= Residuum (geology) =

Weathered rock that is not transported by erosion

Residuum is weathered rock that is not transported by erosion, contributing in time to the formation of soil. It is distinguished from other types of parent material in that it is composed solely of mineral, not organic, material, and it remains in place rather than being moved by the action of wind, water, or gravity.

==Characteristics==
Parent material is one of the soil forming factors defined as “unconsolidated organic and mineral materials in which soils form”. Making parent material an important part of the soil forming process. The other soil forming factors are climate, organisms, relief and time. Parent materials that are not residual are classified by their mode of transport into a system. These modes of transport are by wind (aeolian), water, gravity (colluvial), ice (glacial till), lakes (lacustrine), oceans (marine) or in place (non transported).

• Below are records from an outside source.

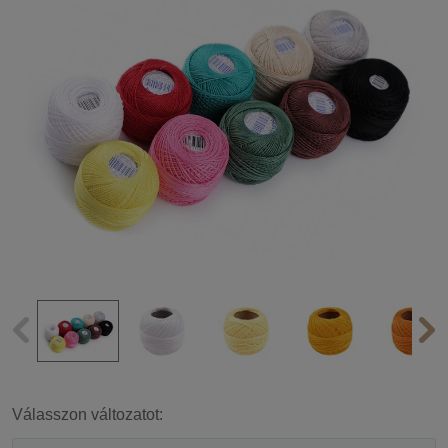
Válasszon változatot:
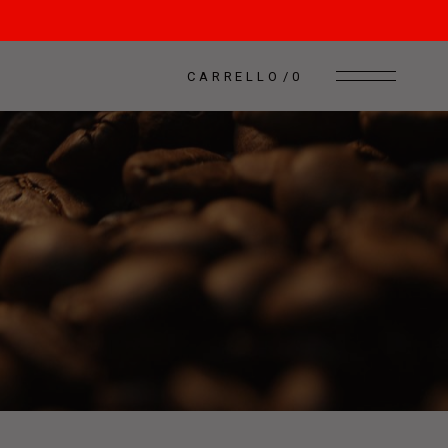
CARRELLO
0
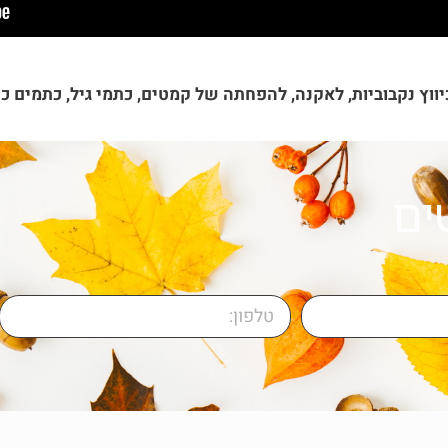
יווץ נקבוביות, לאקנה, להפחתה של קמטים, כתמי גיל, כתמים כ
ים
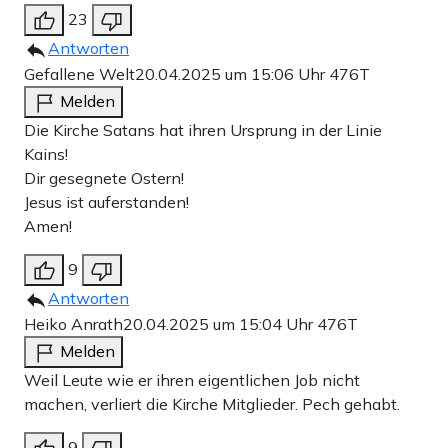
23
Antworten
Gefallene Welt
20.04.2025 um 15:06 Uhr
476T
Melden
Die Kirche Satans hat ihren Ursprung in der Linie
Kains!
Dir gesegnete Ostern!
Jesus ist auferstanden!
Amen!
9
Antworten
Heiko Anrath
20.04.2025 um 15:04 Uhr
476T
Melden
Weil Leute wie er ihren eigentlichen Job nicht
machen, verliert die Kirche Mitglieder. Pech gehabt.
9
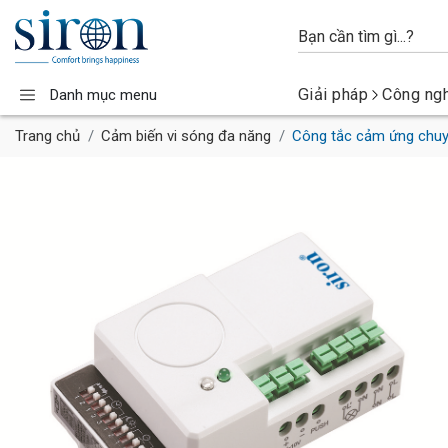
Giải pháp
Công ng
Danh mục menu
Trang chủ
Cảm biến vi sóng đa năng
Công tắc cảm ứng chuyể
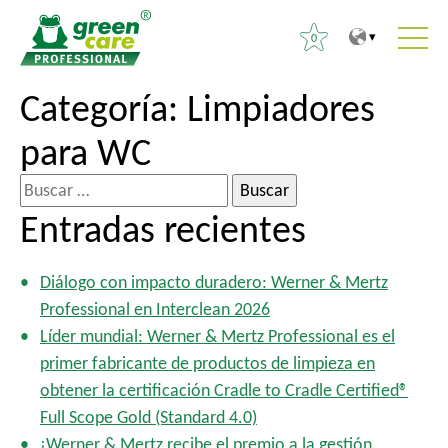
0
A
A
Categoría:
Limpiadores
B
l
l
u
para WC
c
m
s
o
e
c
B
n
n
a
u
Entradas recientes
t
ú
r
s
e
p
:
c
n
r
Diálogo con impacto duradero: Werner & Mertz
a
i
i
Professional en Interclean 2026
r
d
n
Líder mundial: Werner & Mertz Professional es el
:
o
c
primer fabricante de productos de limpieza en
i
obtener la certificación Cradle to Cradle Certified®
p
Full Scope Gold (Standard 4.0)
a
¡Werner & Mertz recibe el premio a la gestión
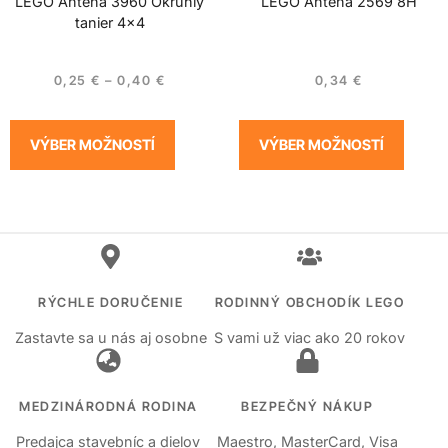
LEGO Anténa 3960 Okrúhly
LEGO Anténa 2569 8H
tanier 4×4
0,25
€
–
0,40
€
0,34
€
VÝBER MOŽNOSTÍ
VÝBER MOŽNOSTÍ
RÝCHLE DORUČENIE
RODINNÝ OBCHODÍK LEGO
Zastavte sa u nás aj osobne
S vami už viac ako 20 rokov
MEDZINÁRODNÁ RODINA
BEZPEČNÝ NÁKUP
Predajca stavebníc a dielov
Maestro, MasterCard, Visa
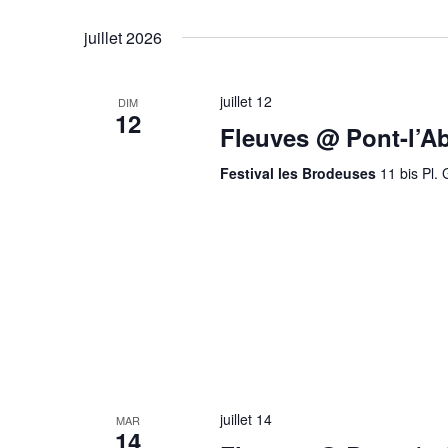
Évènements
Sélectionnez
mot-
une
juillet 2026
clé.
date.
juillet 12
DIM
12
Fleuves @ Pont-l’Ab
Festival les Brodeuses
11 bis Pl.
juillet 14
MAR
14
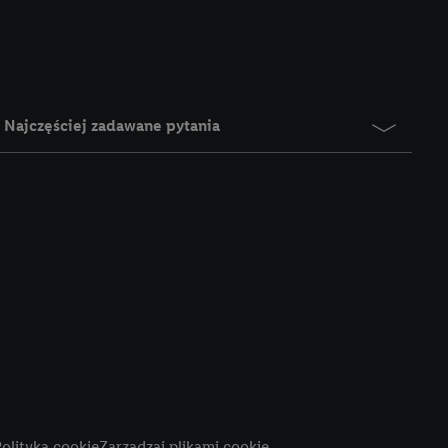
e z jednym z wyżej
), który możemy
aby rozpoznać
reklamy. W tym celu
y przetwarzać adres e-
Najczęściej zadawane pytania
 z technologii Utiq w
ego adresu IP. Jeśli
rzy użyciu adresu IP i
n zostanie
o z usług Lidl. W
w usługach
my. Zgodę na
 ochrony
danych Utiq
i do celów marketingu
ji można znaleźć w
olityka cookie
Zarządzaj plikami cookie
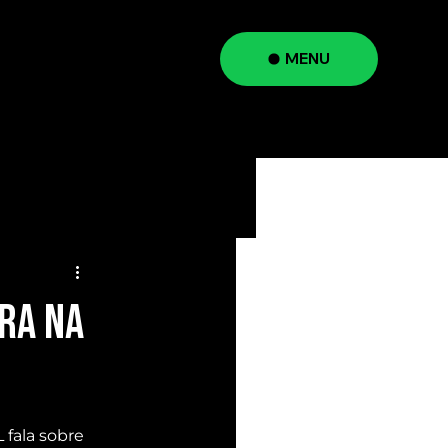
MENU
a
RA na
fala sobre 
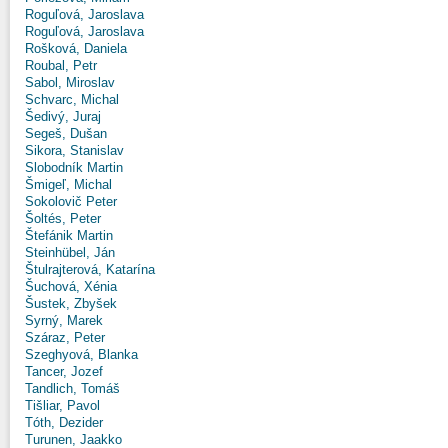
Roguľová, Jaroslava
Roguľová, Jaroslava
Rošková, Daniela
Roubal, Petr
Sabol, Miroslav
Schvarc, Michal
Šedivý, Juraj
Segeš, Dušan
Sikora, Stanislav
Slobodník Martin
Šmigeľ, Michal
Sokolovič Peter
Šoltés, Peter
Štefánik Martin
Steinhübel, Ján
Štulrajterová, Katarína
Šuchová, Xénia
Šustek, Zbyšek
Syrný, Marek
Száraz, Peter
Szeghyová, Blanka
Tancer, Jozef
Tandlich, Tomáš
Tišliar, Pavol
Tóth, Dezider
Turunen, Jaakko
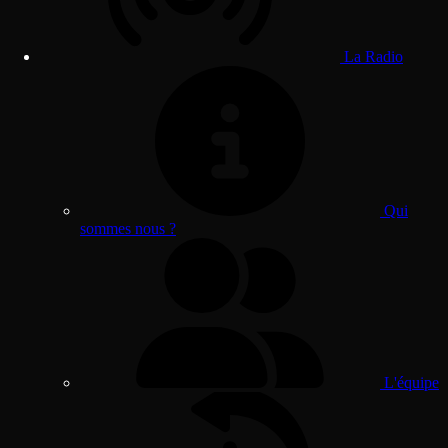
La Radio
Qui
sommes nous ?
L'équipe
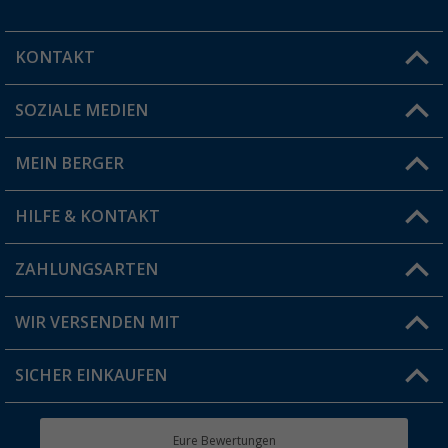
KONTAKT
SOZIALE MEDIEN
Du hast eine Frage?
MEIN BERGER
Filiale finden
HILFE & KONTAKT
Vorteilskarte
Blog
ZAHLUNGSARTEN
FAQ & Kontakt
Produkttester
Versandinformationen
WIR VERSENDEN MIT
Jobs & Karriere
Click & Collect
SICHER EINKAUFEN
Geschenkgutschein
Rücksendung
Berger Bewusst
Eure Bewertungen
Bestellstatus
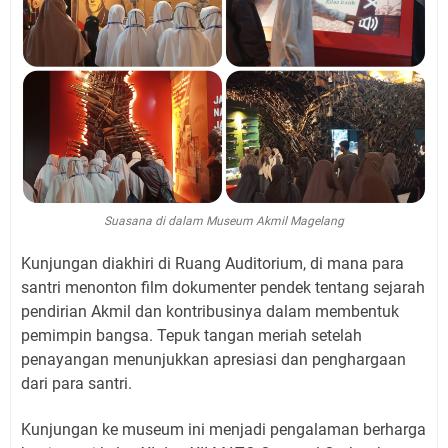
Suasana di dalam Museum Akmil Magelang
Kunjungan diakhiri di Ruang Auditorium, di mana para
santri menonton film dokumenter pendek tentang sejarah
pendirian Akmil dan kontribusinya dalam membentuk
pemimpin bangsa. Tepuk tangan meriah setelah
penayangan menunjukkan apresiasi dan penghargaan
dari para santri.
Kunjungan ke museum ini menjadi pengalaman berharga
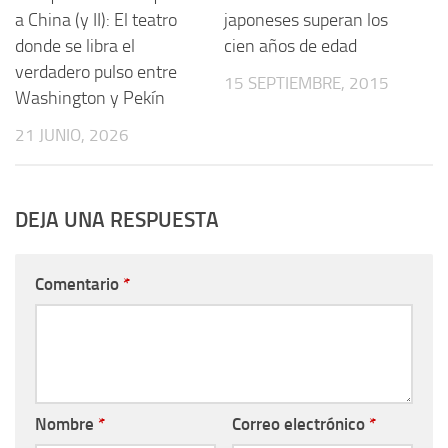
a China (y II): El teatro
japoneses superan los
donde se libra el
cien años de edad
verdadero pulso entre
15 SEPTIEMBRE, 2015
Washington y Pekín
21 JUNIO, 2026
DEJA UNA RESPUESTA
Comentario
*
Nombre
*
Correo electrónico
*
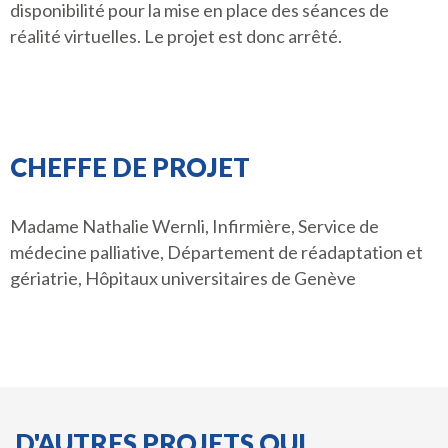
disponibilité pour la mise en place des séances de
réalité virtuelles. Le projet est donc arrêté.
CHEFFE DE PROJET
Madame Nathalie Wernli, Infirmière, Service de
médecine palliative, Département de réadaptation et
gériatrie, Hôpitaux universitaires de Genève
D'AUTRES PROJETS QUI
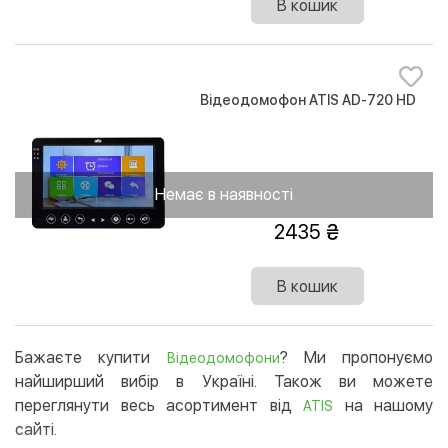
В кошик
Відеодомофон ATIS AD-720 HD
Немає в наявності
2435
В кошик
Бажаєте купити
? Ми пропонуємо
Відеодомофони
найширший вибір в Україні. Також ви можете
переглянути весь асортимент від
на нашому
ATIS
сайті.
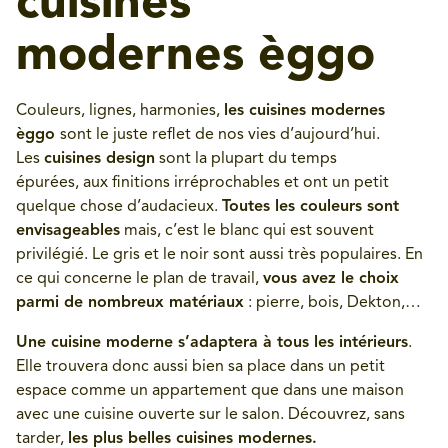
cuisines
modernes èggo
Couleurs, lignes, harmonies,
les cuisines modernes
èggo
sont le juste reflet de nos vies d’aujourd’hui.
Les
cuisines design
sont la plupart du temps
épurées, aux finitions irréprochables et ont un petit
quelque chose d’audacieux.
Toutes les couleurs sont
envisageables
mais, c’est le blanc qui est souvent
privilégié. Le gris et le noir sont aussi très populaires. En
ce qui concerne le plan de travail,
vous avez le choix
parmi de nombreux matériaux
: pierre, bois, Dekton,…
Une cuisine moderne s’adaptera à tous les intérieurs
.
Elle trouvera donc aussi bien sa place dans un petit
espace comme un appartement que dans une maison
avec une cuisine ouverte sur le salon. Découvrez, sans
tarder,
les plus belles cuisines modernes.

Soils derived from residuum are called residual soils. These soils are expected to be mineralogically similar to their underlying bedrock. While residuum is similar to the term regolith, it is more specific. While regolith refers to all unconsolidated earth materials above the solid bed rock, including transported sediments such as sand or alluvium, residuum is strictly a non transported parent material. However, parent materials formed in place or "in-situ" can further be classified as saprolite or residuum. Residuum differs from saprolite through its structure and degree of weathering. Saprolite is commonly referring to weathered material retaining details or structural features of the bedrock. The distinguishing feature between these is that residuum no longer retains the structural features or details of its bed rock. It has undergone greater transformation and experienced a decrease in volume from its origins as saprolite and bedrock. This is what is known as consolidation.

==Production==
Residuum and their associated residual soils are a produced primarily through chemical weathering of their bedrock. Residuum occurs in all temperature regimes and locations. Their thickness varies with climates. In temperate climate its presence is in relatively lower amounts occurring as a "thin blanket of loose material above the bedrock. In tropical climates it can be much thicker". A certain degree of landscape stability is inferred for residual soils. Identification and survey of these soils are most conclusive "where fresh outcrops are rare and all surface materials look alike". In contrast, "a decrease in the amount of rock fragments as depth increases, especially over saprolite, indicates that the soil materials probably has been transported down slope". Identification of residuum is relevant in soil science and geology because accurate identification conveys direct and implicit info about soil itself, the environment in which it formed, and its current environment. Soils provide a records of prevailing and past environments climates and human activities and much more.

In limestone terrains the boundary between bedrock and residuum is commonly very sharp, but may be highly irregular, defining pinnacles and even isolated blocks of fresh bedrock surrounded by reddish residual silts and clays derived from its decomposition. Resistant materials such as chert, silicified fossils, or beds of sandstone remain and may concentrate on the surface as float.